OJK telah memfasilitasi pendirian 20 bank wakaf mikro di Jawa. Hingga awal Maret 2018, sebanyak 20 bank wakaf mikro telah menyalurkan pembiayaan bagi 2.784 nasabah dengan nilai total pembiayaan Rp 2,45 miliar. "Bank wakaf mikro ini tanpa ditargetkan akan berkembang biak dengan cepat. Kalau sudah banyak nasabahnya, bisa didirikan lagi," ujar Wimboh.
Wimboh juga berharap MES dapat berkontribusi pada pengembangan sektor industri halal, seperti busana Muslim, makanan halal, farmasi, pariwisata, di samping optimalisasi dana sosial keagamaan, seperti dana haji, zakat, wakaf, serta dana infak dan sedekah.

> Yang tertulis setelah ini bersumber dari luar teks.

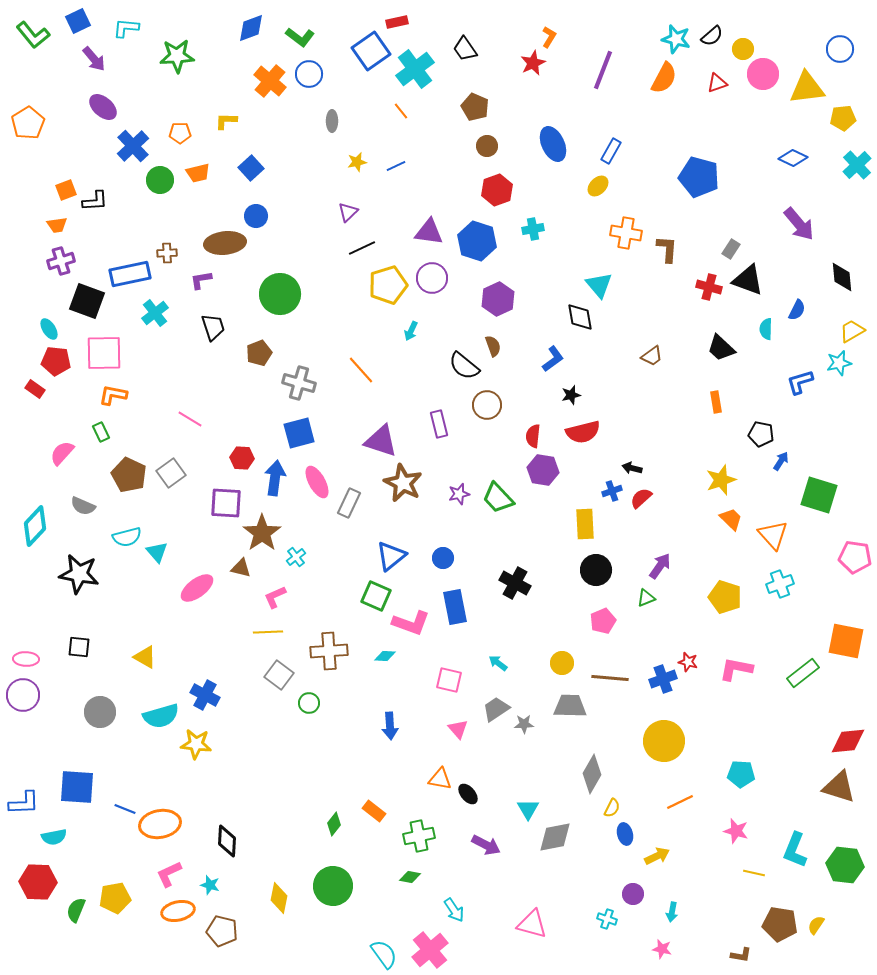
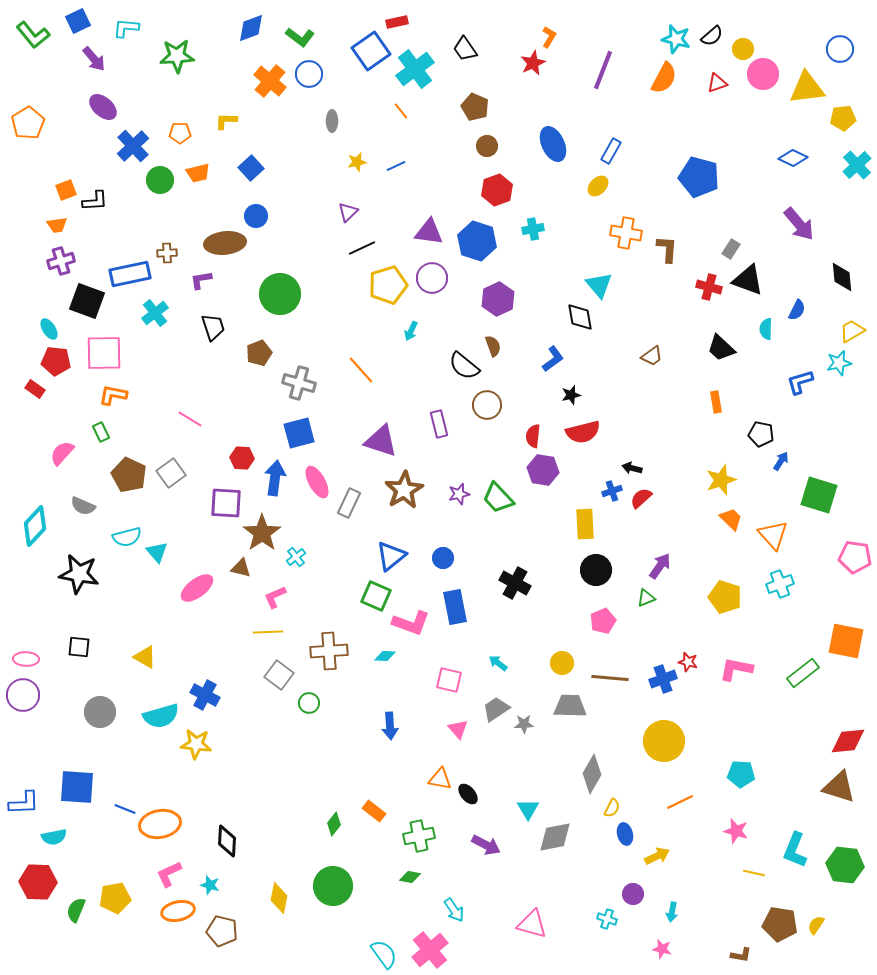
brown star at (403, 483): moved 1 px right, 7 px down; rotated 15 degrees clockwise
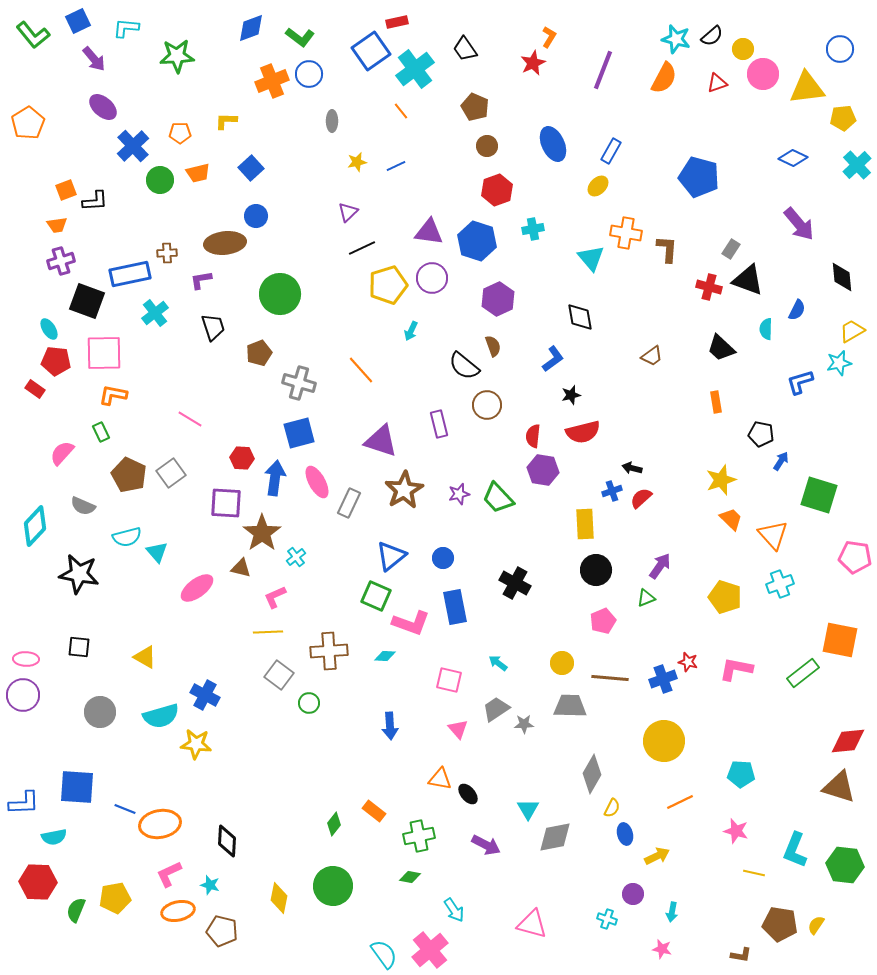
orange cross at (270, 81): moved 2 px right; rotated 28 degrees clockwise
cyan triangle at (599, 285): moved 8 px left, 27 px up
orange square at (846, 641): moved 6 px left, 1 px up
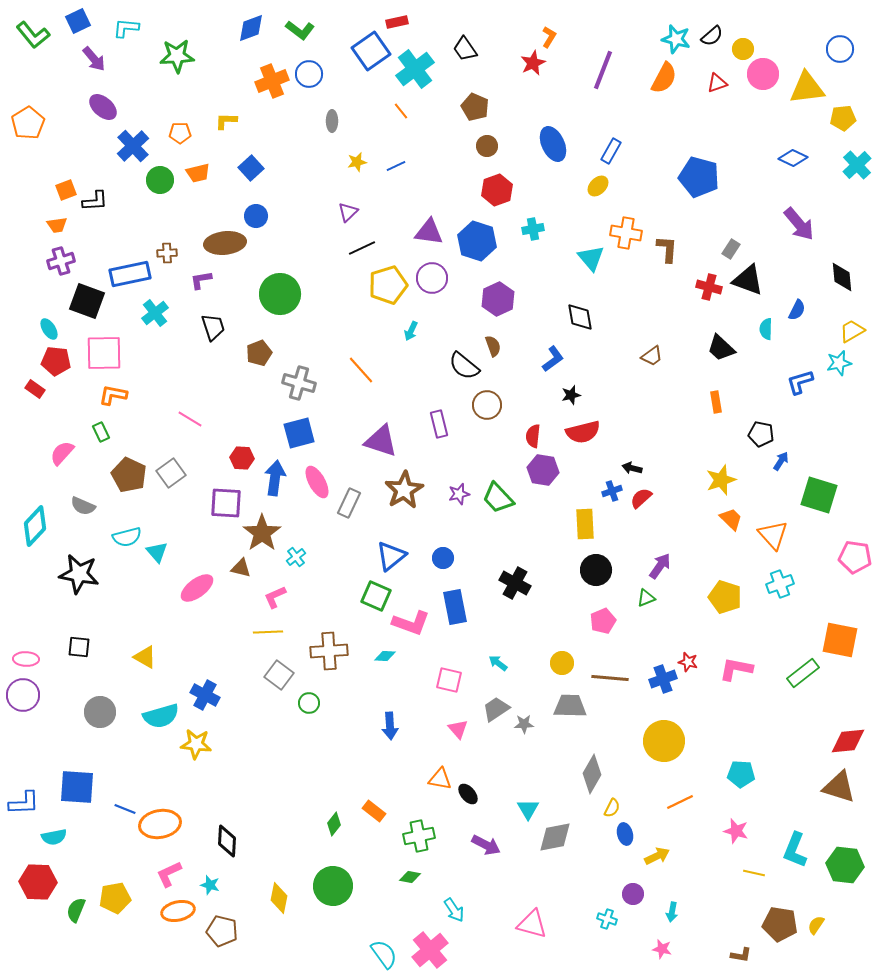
green L-shape at (300, 37): moved 7 px up
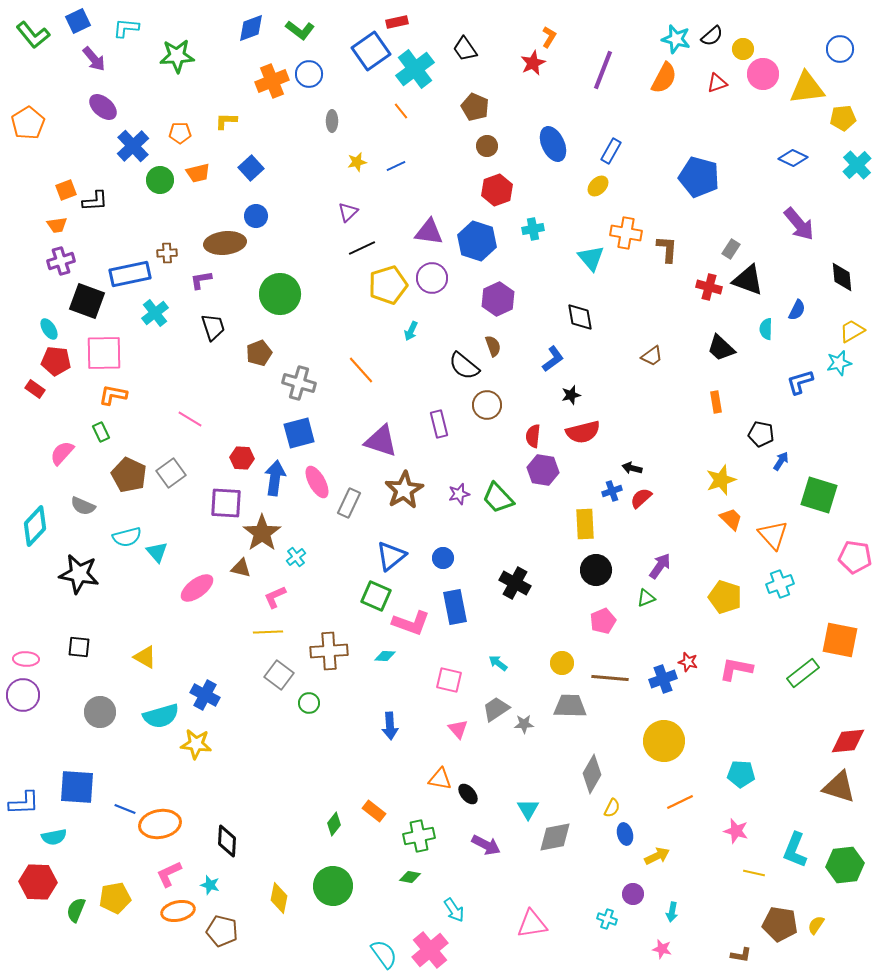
green hexagon at (845, 865): rotated 12 degrees counterclockwise
pink triangle at (532, 924): rotated 24 degrees counterclockwise
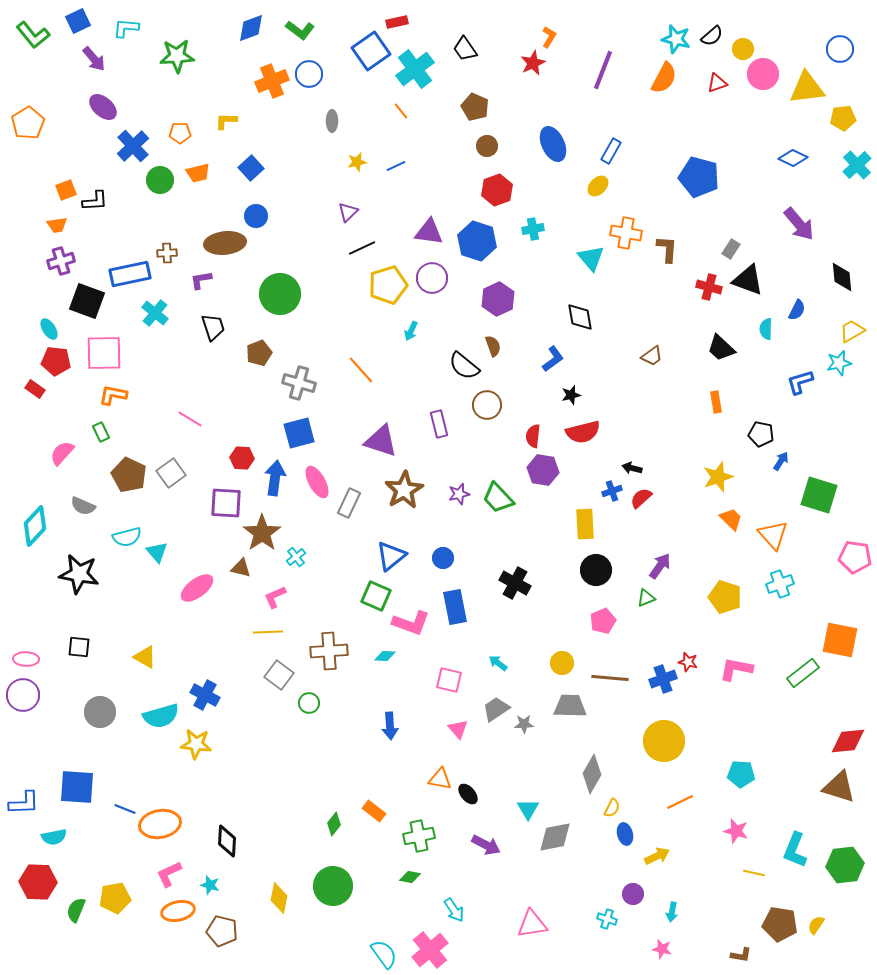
cyan cross at (155, 313): rotated 12 degrees counterclockwise
yellow star at (721, 480): moved 3 px left, 3 px up
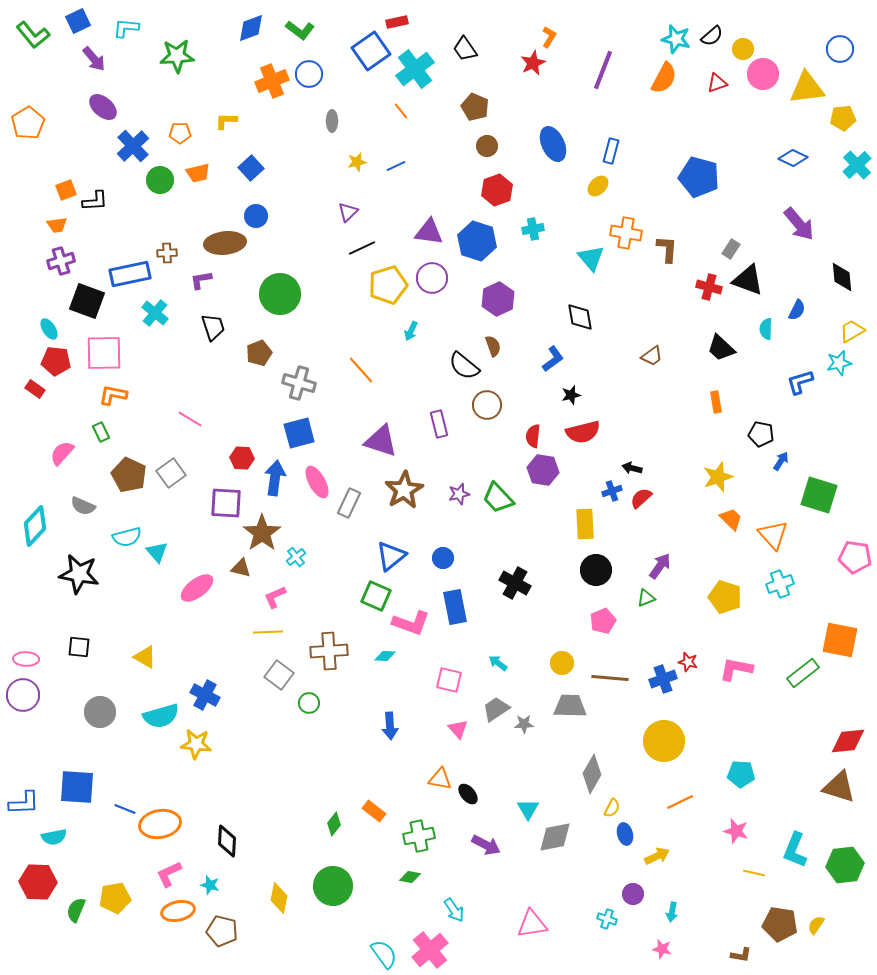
blue rectangle at (611, 151): rotated 15 degrees counterclockwise
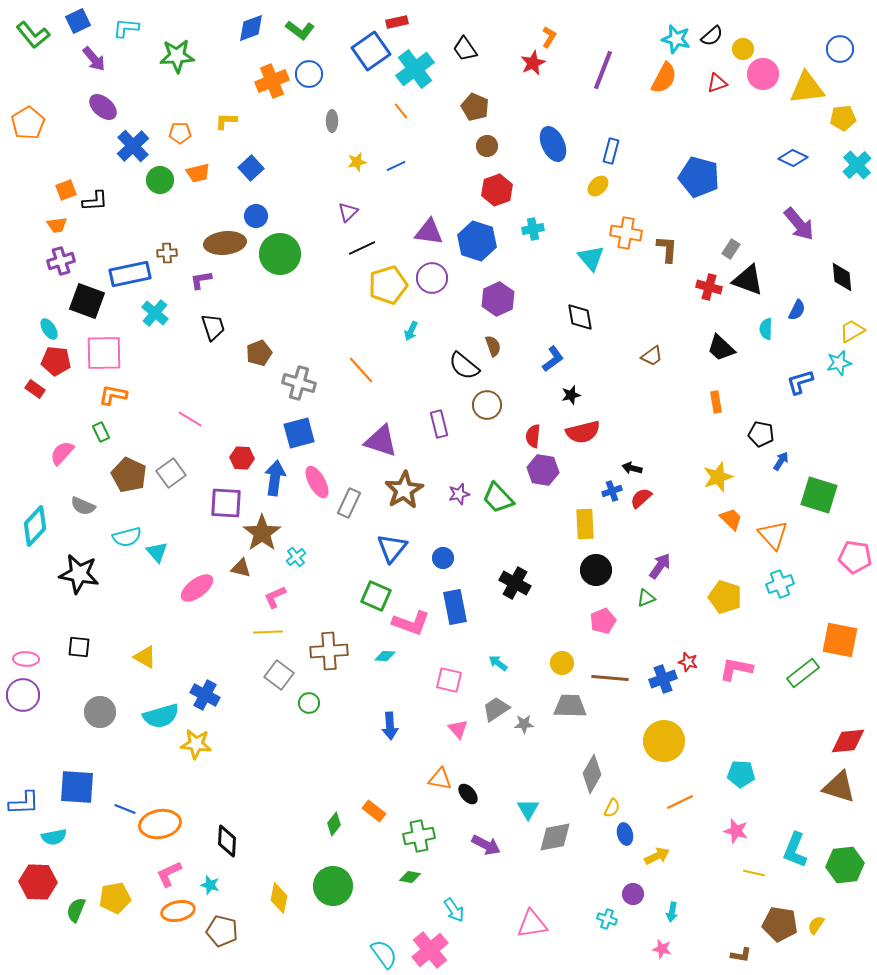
green circle at (280, 294): moved 40 px up
blue triangle at (391, 556): moved 1 px right, 8 px up; rotated 12 degrees counterclockwise
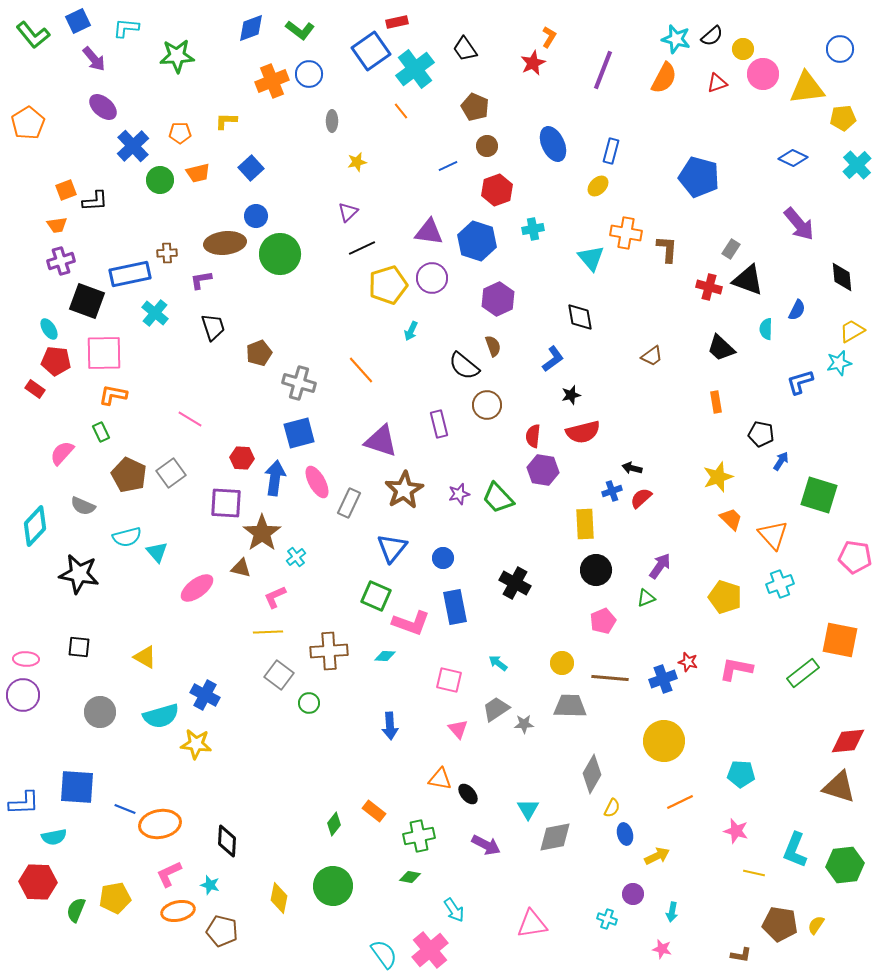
blue line at (396, 166): moved 52 px right
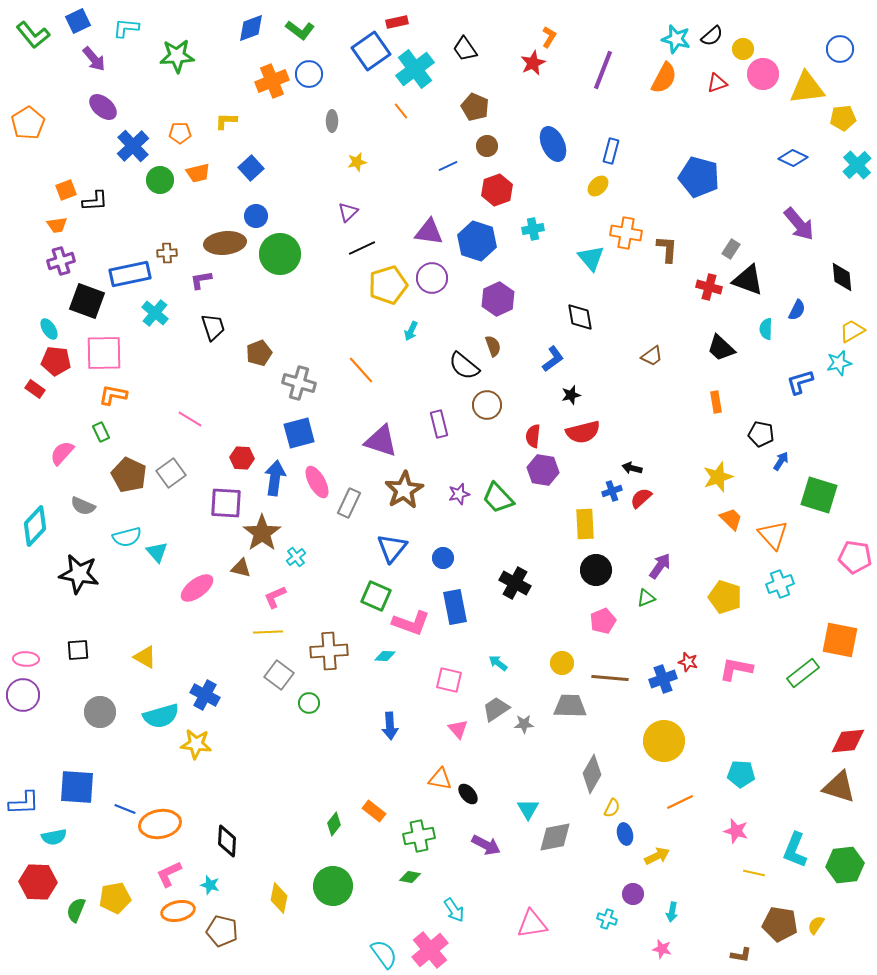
black square at (79, 647): moved 1 px left, 3 px down; rotated 10 degrees counterclockwise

Ekonomi syariah perlu dipacu lebih cepat karena Indonesia memiliki potensi yang besar. Pada tahun lalu saja, pertumbuhan industri keuangan syariah mencapai 27 persen atau lebih tinggi dibandingkan industri keuangan konvensional. Total aset keuangan syariah (tidak termasuk saham syariah) mencapai Rp 1,133,23 triliun. Pangsa pasar sukuk Indonesia bahkan mencapai 19 persen dari seluruh sukuk yang diterbitkan berbagai negara.
Meski begitu, menurut Wimboh, pertumbuhan keuangan syariah belum optimal karena secara kelembagaan masih belum kokoh dalam menghadapi berbagai tekanan untuk memacu pertumbuhannya. "Berbagai program harus terus dibangun secara berkelanjutan, seperti meningkatkan literasi keuangan atau tingkat pemahaman masyarakat terhadap produk jasa keuangan syariah."